C’était donc il y a quarante ans. Consécutive à la mort de Georges Pompidou, l’élection avait lieu bien avant son échéance normale qui était 1976 et sans doute arrivait-elle un peu trop tôt. Non programmée, il avait fallu tout organiser en quelques semaines.
Nous disposions, cependant de moyens beaucoup plus importants qu’en 1965. Les 800 m2 d’un étage de la Tour Montparnasse avaient remplacé les quatre petits bureaux de la rue du Louvre.
Des onze candidats qui sollicitaient les suffrages des électeurs, trois seulement avaient une chance d’accéder au second tour : François Mitterrand lui-même, à nouveau candidat de toute la gauche et, pour la droite, deux candidats qui ne se ménageaient pas bien qu’ils aient naguère gouverné ensemble : Jacques Chaban-Delmas et Valéry Giscard d’Estaing.
François Mitterrand menait une campagne particulièrement active. Présentant un programme concret, notamment en matière économique et sociale, réunissant des foules de plus en plus nombreuses et le tout dans une bonne harmonie avec les organisations politiques, dont le Parti communiste, et syndicales engagées à ses côtés. Il dira lui-même, dans un entretien à l’Unité que « pas une seconde, le candidat de la gauche ne s’est trouvé devant une pression des formations qui le soutiennent ».
A la veille du 1er tour, nous savions que le scrutin final se jouerait à quelques centaines de milliers de voix. Il restait donc, dans les dernières heures, à convaincre les électrices et les électeurs qui hésitaient encore à voter à gauche et dont l’effort serait décisif.
Le dimanche 5 mai, onze millions de Françaises et de Français votaient pour le candidat de la gauche qui se retrouvait donc en présence de Valéry Giscard d’Estaing après le sévère échec de Chaban-Delmas. Selon les sondages, les deux finalistes avaient des chances de victoires à peu près équivalentes. François Mitterrand se retrouvait en tout cas dans la même position que le Général De Gaulle en 1965 et que Georges Pompidou en 1969. Un vrai changement était devenu possible avec la gauche rassemblée. Il nous paraissait à portée de la main.

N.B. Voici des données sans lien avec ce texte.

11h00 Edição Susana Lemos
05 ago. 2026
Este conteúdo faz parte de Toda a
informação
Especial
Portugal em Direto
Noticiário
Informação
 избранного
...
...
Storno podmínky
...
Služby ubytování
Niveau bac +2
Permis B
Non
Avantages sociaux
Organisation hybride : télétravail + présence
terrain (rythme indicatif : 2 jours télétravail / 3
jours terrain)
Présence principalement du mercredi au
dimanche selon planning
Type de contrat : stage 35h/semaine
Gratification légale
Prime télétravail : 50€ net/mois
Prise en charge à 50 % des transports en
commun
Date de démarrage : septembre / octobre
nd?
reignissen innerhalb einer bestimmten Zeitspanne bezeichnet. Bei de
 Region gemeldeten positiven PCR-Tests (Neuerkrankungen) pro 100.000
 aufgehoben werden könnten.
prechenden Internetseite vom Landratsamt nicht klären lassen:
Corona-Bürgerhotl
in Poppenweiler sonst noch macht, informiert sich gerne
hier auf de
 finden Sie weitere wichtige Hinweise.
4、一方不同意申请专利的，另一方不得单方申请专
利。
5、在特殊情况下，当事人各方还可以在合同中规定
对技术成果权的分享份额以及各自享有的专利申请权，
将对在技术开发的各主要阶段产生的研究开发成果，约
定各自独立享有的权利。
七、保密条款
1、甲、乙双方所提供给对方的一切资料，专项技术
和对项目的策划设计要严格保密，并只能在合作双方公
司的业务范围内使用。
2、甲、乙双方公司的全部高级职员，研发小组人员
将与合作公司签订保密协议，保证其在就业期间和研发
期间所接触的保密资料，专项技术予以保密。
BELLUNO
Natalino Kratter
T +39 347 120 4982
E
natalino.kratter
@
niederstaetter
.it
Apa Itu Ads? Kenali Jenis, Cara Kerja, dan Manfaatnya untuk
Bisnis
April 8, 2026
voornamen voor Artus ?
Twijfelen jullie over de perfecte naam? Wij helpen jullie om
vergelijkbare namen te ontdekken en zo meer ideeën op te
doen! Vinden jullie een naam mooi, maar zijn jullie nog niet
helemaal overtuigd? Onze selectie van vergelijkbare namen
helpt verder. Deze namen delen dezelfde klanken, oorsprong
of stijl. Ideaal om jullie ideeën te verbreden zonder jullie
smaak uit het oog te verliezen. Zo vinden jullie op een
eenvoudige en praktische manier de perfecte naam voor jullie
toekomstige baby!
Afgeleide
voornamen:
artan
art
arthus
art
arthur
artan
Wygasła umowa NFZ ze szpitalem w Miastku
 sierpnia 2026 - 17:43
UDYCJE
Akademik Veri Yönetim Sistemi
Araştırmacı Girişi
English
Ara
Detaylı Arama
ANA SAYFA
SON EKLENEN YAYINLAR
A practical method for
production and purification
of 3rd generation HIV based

Les médias s’intéressaient évidemment au face à face télévisé dont certains diront qu’il s’était déroulé à l’avantage de Valéry Giscard d’Estaing traitant François Mitterrand d’ « homme du passé ». Je soulignais au contraire dans l’Unité que François Mitterrand avait attiré à lui de nouveaux courants bien au-delà des organisations qui dès le départ soutenaient sa candidature : il s’agissait non seulement de l’extrême gauche mais aussi de tous ceux, gaullistes, chrétiens, centristes, républicains de diverses nuances qui, placés devant le choix décisif, préféraient le camp du progrès et de la justice à celui du conservatisme et de la réaction.
Toute la journée du dimanche 19 mai nous étions donc dans l’attente anxieuse des résultats qui allaient, hélas, se traduire pour nous par une énorme déception. François Mitterrand avait obtenu 13 millions de voix. Il en avait manqué 420.000, bien qu’il ait dépassé la majorité absolue dans 44 départements, ce qui était une grande promesse pour l’avenir.

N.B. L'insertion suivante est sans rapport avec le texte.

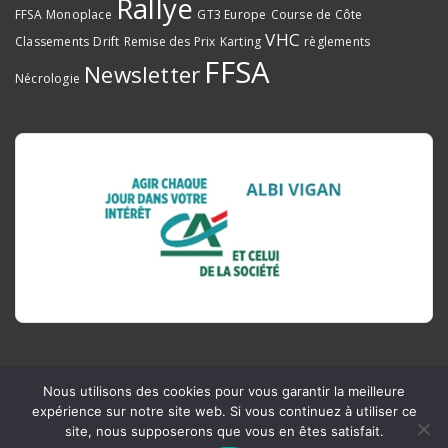
Rallye
FFSA
Monoplace
GT3 Europe
Course de Côte
VHC
Classements
Drift
Remise des Prix
Karting
règlements
FFSA
Newsletter
Nécrologie
Nous utilisons des cookies pour vous garantir la meilleure
expérience sur notre site web. Si vous continuez à utiliser ce
site, nous supposerons que vous en êtes satisfait.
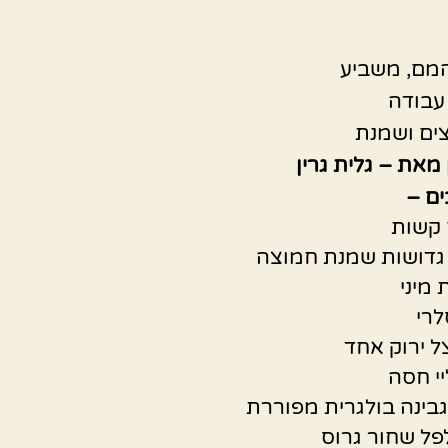
מם, משביע
ים ושמנת
מאת – גלית גרין
ם –
לרי
 ירוק אחד
י חסה
בינה בולגרית מפוררת
ל שחור גרוס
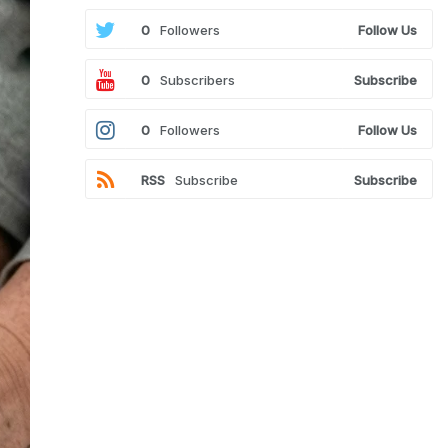
0
Followers
Follow Us
0
Subscribers
Subscribe
0
Followers
Follow Us
RSS
Subscribe
Subscribe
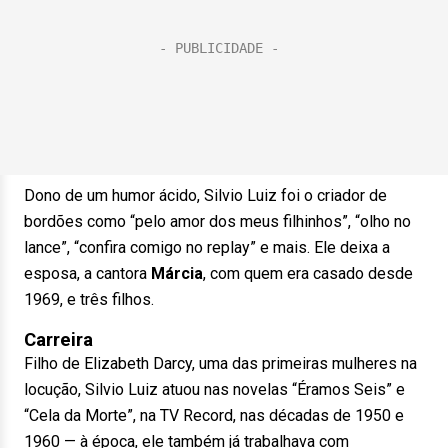
Dono de um humor ácido, Silvio Luiz foi o criador de
bordões como “pelo amor dos meus filhinhos”, “olho no
lance”, “confira comigo no replay” e mais. Ele deixa a
esposa, a cantora
Márcia
, com quem era casado desde
1969, e três filhos.
Carreira
Filho de Elizabeth Darcy, uma das primeiras mulheres na
locução, Silvio Luiz atuou nas novelas “Éramos Seis” e
“Cela da Morte”, na TV Record, nas décadas de 1950 e
1960 — à época, ele também já trabalhava com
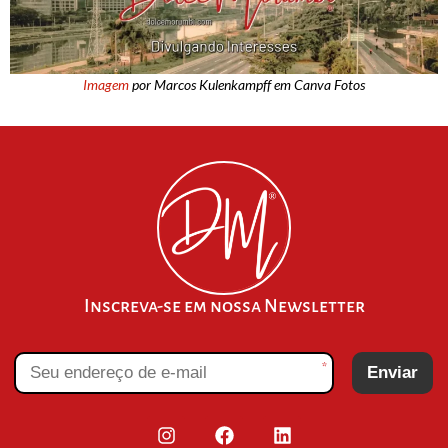
Imagem
por Marcos Kulenkampff em Canva Fotos
Inscreva-se em nossa Newsletter
*
Enviar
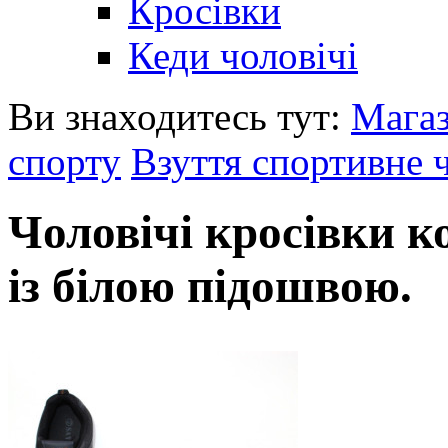
Кросівки
Кеди чоловічі
Ви знаходитесь тут:
Мага
спорту
Взуття спортивне 
Чоловічі кросівки к
із білою підошвою.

C’est à partir de là que François Mitterrand va aussitôt rebondir dès le lundi matin. Alors que nous l’attendons, un peu triste, à la Tour Montparnasse, il arrivait en pleine forme. « Pas d’abattement, nous disait’ il, le combat reprend dès aujourd’hui. La prochaine fois sera la bonne ».
Il avait raison. « La prochaine fois », le 10 mai 1981 était la bonne !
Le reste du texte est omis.